Wissen, dass jeder für sich wertvoll ist

Eine Beziehung ist nur so gut, wie jeder der beiden Partner auf eigenen Füßen steht und den eigenen Kopf benutzt. Gute Partnerschaften zeichnen sich meist auch dadurch aus, dass jeder der Partner nicht nur völlig in der Partnerschaft aufgeht, sich stark auf den Anderen bezieht und dabei eigene Interessen und Bedürfnisse zurückstellt.

 

Für den Diabetes bedeutet dies, dass Partner akzeptieren müssen, dass der Ehepartner, Freund erst einmal für den Umgang mit seinem Diabetes selbst verantwortlich ist. Gibt einer der Partner die Verantwortung für den Diabetes rundweg an den anderen ab oder managed dieser zu einem hohen Prozentsatz den Diabetes im Alltag, so kann dies zwar kurzfristig ein ganz erfolgreiches Konzept darstellen, langfristig ist dies jedoch nur selten eine gute Alternative für einen guten Umgang mit dem Diabetes.


 

Feste Absprachen aushandeln

Manchmal ist es einfacher, im Alltag für einige Lebensbereiche feste Regelungen oder Absprachen zu treffen.
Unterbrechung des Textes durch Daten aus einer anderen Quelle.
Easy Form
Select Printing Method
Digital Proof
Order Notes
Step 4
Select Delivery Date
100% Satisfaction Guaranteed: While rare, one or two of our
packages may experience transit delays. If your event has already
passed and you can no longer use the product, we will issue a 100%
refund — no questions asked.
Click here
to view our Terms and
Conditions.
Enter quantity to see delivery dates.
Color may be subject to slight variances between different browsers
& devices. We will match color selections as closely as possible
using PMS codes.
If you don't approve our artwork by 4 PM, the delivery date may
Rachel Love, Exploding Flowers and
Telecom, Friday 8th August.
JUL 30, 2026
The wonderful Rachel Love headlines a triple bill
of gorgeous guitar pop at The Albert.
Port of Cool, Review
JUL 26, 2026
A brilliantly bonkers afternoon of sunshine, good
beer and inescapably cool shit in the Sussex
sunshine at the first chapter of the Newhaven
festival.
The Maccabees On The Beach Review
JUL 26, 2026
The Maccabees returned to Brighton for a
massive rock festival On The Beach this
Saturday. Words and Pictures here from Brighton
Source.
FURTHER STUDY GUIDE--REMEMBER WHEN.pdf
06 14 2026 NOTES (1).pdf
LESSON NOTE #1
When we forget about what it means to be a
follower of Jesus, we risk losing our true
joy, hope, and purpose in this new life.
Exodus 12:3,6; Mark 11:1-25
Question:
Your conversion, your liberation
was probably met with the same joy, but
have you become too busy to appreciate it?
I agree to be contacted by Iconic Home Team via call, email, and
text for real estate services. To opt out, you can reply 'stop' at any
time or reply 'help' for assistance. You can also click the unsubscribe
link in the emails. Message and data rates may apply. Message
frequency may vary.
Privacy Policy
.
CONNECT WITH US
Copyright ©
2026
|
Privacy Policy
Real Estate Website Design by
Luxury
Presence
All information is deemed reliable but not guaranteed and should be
Dies vermindert den Stress, immer wieder aufs neue, bestimmte Dinge auszuhandeln oder Vereinbarungen zu erzielen.

 

Glückliche Paare zeichnen sich daher auch dadurch aus, dass wichtige Dinge klar geregelt sind: Wer macht den Abwasch, wer mäht den Rasen, wer bringt die Kinder in die Schule etc. Klare Regelungen haben den Vorteil, dass diese in der Regel in eher streßfreien Zeiten ausgehandelt werden, wo eine Einigung sowieso leichter fällt als im größten Streß.

 

Besonders für das Verhalten im Unterzucker ist es sehr sinnvoll, solche klaren Regelungen zu treffen, ansonsten ist Streß vorprogrammiert: Darüber, dass sich Diabetiker beschweren, sich von Angehörigen ständig kontrolliert zu fühlen, darüber dass sich Angehörige verletzt fühlen, wenn die Hilfsangebote brüsk zurückgewiesen werden, darüber, dass das Verhalten in der Unterzuckerung zu späteren gegenseitigen Vorwürfen führt und, und, und ... Verhandeln heisst auch, nicht nur die eigene Position durchzusetzen, sondern sich auch in die Bedürfnisse des Anderen hineinzuversetzen.